**What you should do**
Copy each line below in which the word "Downtown" occurs.

Transcribed page contents:
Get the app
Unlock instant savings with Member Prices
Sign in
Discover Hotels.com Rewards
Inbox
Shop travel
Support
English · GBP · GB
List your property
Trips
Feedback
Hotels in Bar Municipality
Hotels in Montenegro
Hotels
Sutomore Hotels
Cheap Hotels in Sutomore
---
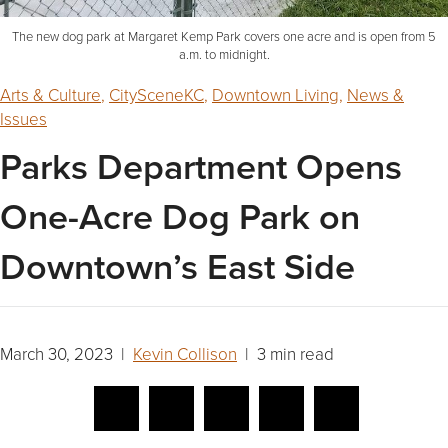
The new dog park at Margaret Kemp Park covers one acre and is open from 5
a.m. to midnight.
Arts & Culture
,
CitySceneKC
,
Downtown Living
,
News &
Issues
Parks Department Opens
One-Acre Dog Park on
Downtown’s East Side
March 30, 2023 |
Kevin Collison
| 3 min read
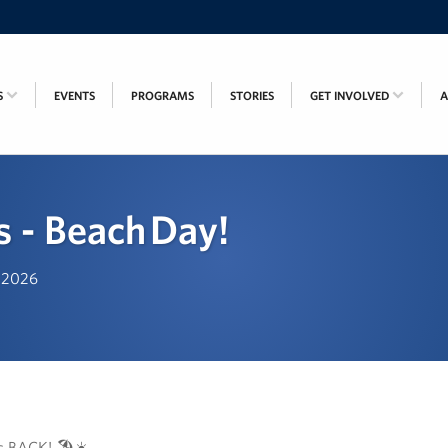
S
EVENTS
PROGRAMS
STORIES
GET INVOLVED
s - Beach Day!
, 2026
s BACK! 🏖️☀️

**Final answer**
Downtown Living
Downtown’s East Side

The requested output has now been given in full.